**Extracted records**
..........
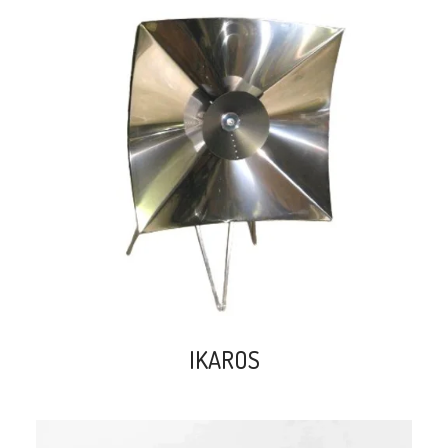
search
IKAROS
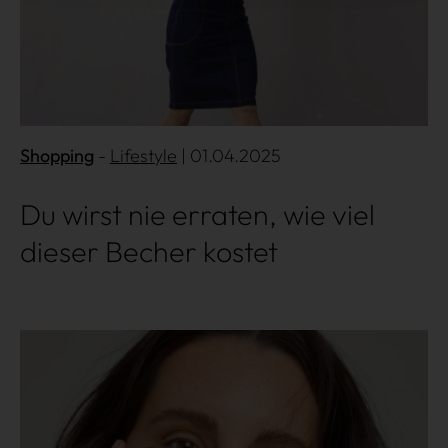
Shopping
Lifestyle
| 01.04.2025
Du wirst nie erraten, wie viel
dieser Becher kostet
Mehr lesen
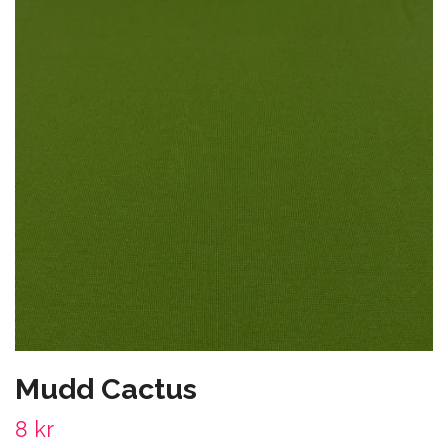
Mudd Cactus
8 kr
..........
**Required work**
Repeat the data verbatim, excluding all pictures.

**Problem solution**
search
IKAROS
Shopping
Lifestyle
| 01.04.2025
Du wirst nie erraten, wie viel
dieser Becher kostet
Mehr lesen
Mudd Cactus
8 kr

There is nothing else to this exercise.